My family seemed doubtful that this was the correct procedure. Duly chaperoned however by my mother and a friend who happened to be staying with her, we entered the library where he had been asked to wait.
It was “much ado about nothing.” A terrified Hindu student with a letter from the University in his hand had called to ask if I would take tickets for a private performance of Sakuntala in an English translation arranged by some dramatic society. He had got my name from a list of those taking Oriental languages. It was a Sanskrit classic and had little to do with Arabic but perhaps, he ventured, I might be interested.
I had never been to India and its literature seemed remote to me but I took two tickets, I think that they were four and sixpence each, he bowed and left. The meeting had lasted precisely three minutes. Then the storm broke. Girls never went to amateur performances given by students. I should understand when I was older, (I was then nineteen!) Besides, who knew what was in the play?
“It is a religi
ous drama,” I remarked icily because I knew that this was a matter of principle and that it was essential for me to insist upon my right to see it. Why must I be forbidden every activity that took place outside the home? Eventually we reached the usual British compromise. I might see the play provided that I could persuade Miss Johns to come up from Queenwood, it was during the holidays, and accompany me to the theater.
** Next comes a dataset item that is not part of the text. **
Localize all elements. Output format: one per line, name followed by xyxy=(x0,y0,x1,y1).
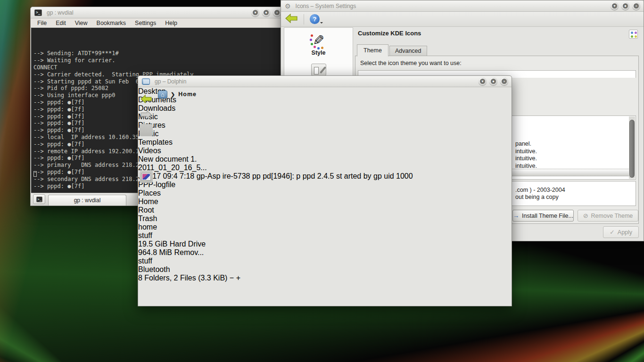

The performance was a hilarious occasion. Sakuntala had been translated about 1860 by an English gentleman with a fondness for the word “sublime.” The scenery had been borrowed and was not remotely like a jungle while most of the cast was English with an obvious terror of declaiming poetry out loud. The play also went on for five hours. I tried to be worthy of the occasion until the Queen flung herself onto the stage in all the glory of a dozen shimmering veils and a pair of sturdy, black walking shoes as she was being abandoned to the sublime ferocity of the more than sublime tigers. I reverted to childhood and howled. “Try to control yourself, Winifred,” Miss Johns whispered, tears pouring down her own cheeks. The newspapers described it the next day as a very moving performance.
“Ah, what I expected,” Professor Arnold remarked soberly when I answered his polite inquiry at our next lesson. “I think perhaps I was wise to immerse myself in my work.”